“We put the bullets back in.”

It snowed today, really only a couple of inches before it turned to ice and rain, and between shoveling and scraping and salting, between taking the dog out in the yard and walking to the deli for lunch and helping to fix a garage door that suddenly and surprisingly broke, the day didn’t turn out exactly like I’d planned. But it was a pleasant enough day, even after the snowy weather turned cold and nasty.

This evening, I watched Underworld. I saw the trailer for the fourth movie when I went to see Tinker Tailor Soldier Spy, and it looked interesting. Of course, I’d made that mistake before with the Evil Dead sequel and, to a lesser extent, Doomsday (which escapes ridicule just by being so unrelentingly ridiculous).

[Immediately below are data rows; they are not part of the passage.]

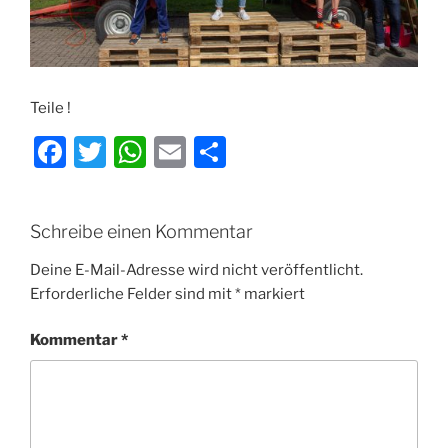
Teile !
F
T
W
E
T
a
w
h
m
ei
c
itt
at
ai
le
Schreibe einen Kommentar
e
er
s
l
n
b
A
Deine E-Mail-Adresse wird nicht veröffentlicht.
Erforderliche Felder sind mit
*
markiert
o
p
o
p
Kommentar
*
k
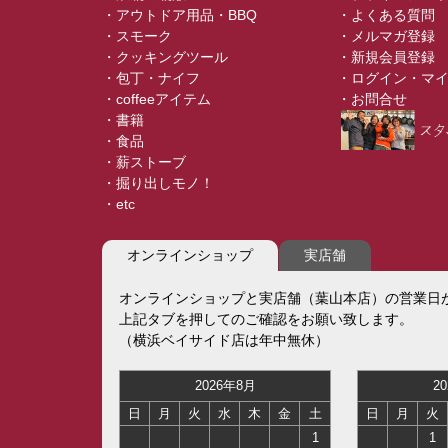
・アウトドア用品・BBQ
・よくある質問
・スモーク
・メルマガ登録
・クッキングツール
・新規会員登録
・包丁・ナイフ
・ログイン・マ
・coffeeアイテム
・お問合せ
・書籍
・食品
・薪ストーブ
・掘り出しモノ！
・etc
オンラインショップ
実店舗
オンラインショップと実店舗（葉山本店）の営業日
上記タブを押してのご確認をお願い致します。
（横浜ベイサイド店は年中無休）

Underworld wasn’t great, by any stretch, but it had its moments and a pretty decent, scenery-chewing (and -clawing and -rending and -fanging) cast. It’s got Bill Nighy in full glam goth rock badass mode, and I quite liked this little exchange between the two ostensible leads:

“Lycans are allergic to silver. We have to get the bullets out quickly, or they end up dying on us during questioning.”
“What happens to them afterward?”
“We put the bullets back in.”

Then again, it’s also full of characters who disappear from the action entirely, whose motivations are never clear, and who say things like, “Mark my words.” And I was never really sure what city it was supposed to be taking place in. Supposedly it was filmed in Budapest, but it feels very much like a corner of The Matrix where all that weird vampire and ghost stuff from Reloaded was going on.

Still, entertaining enough, I suppose.

2 thoughts on ““We put the bullets back in.”

  1. Why would you want to question a lycan? All I can imagine is somebody rambling on about the squirrels – the squirrels, you must get the squirrels, they’re the ones that did it, they’re evil, awwooooooo!